Copy down every line of the data that follows exactly. Omit the pictures.

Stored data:
========================================================================
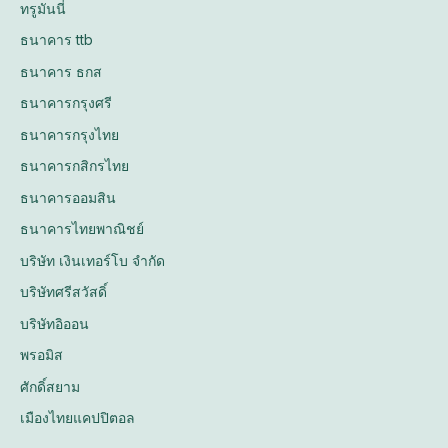
ทรูมันนี่
ธนาคาร ttb
ธนาคาร ธกส
ธนาคารกรุงศรี
ธนาคารกรุงไทย
ธนาคารกสิกรไทย
ธนาคารออมสิน
ธนาคารไทยพาณิชย์
บริษัท เงินเทอร์โบ จำกัด
บริษัทศรีสวัสดิ์
บริษัทอิออน
พรอมิส
ศักดิ์สยาม
เมืองไทยแคปปิตอล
========================================================================
# Answer space
ทรูมันนี่
ธนาคาร ttb
ธนาคาร ธกส
ธนาคารกรุงศรี
ธนาคารกรุงไทย
ธนาคารกสิกรไทย
ธนาคารออมสิน
ธนาคารไทยพาณิชย์
บริษัท เงินเทอร์โบ จำกัด
บริษัทศรีสวัสดิ์
บริษัทอิออน
พรอมิส
ศักดิ์สยาม
เมืองไทยแคปปิตอล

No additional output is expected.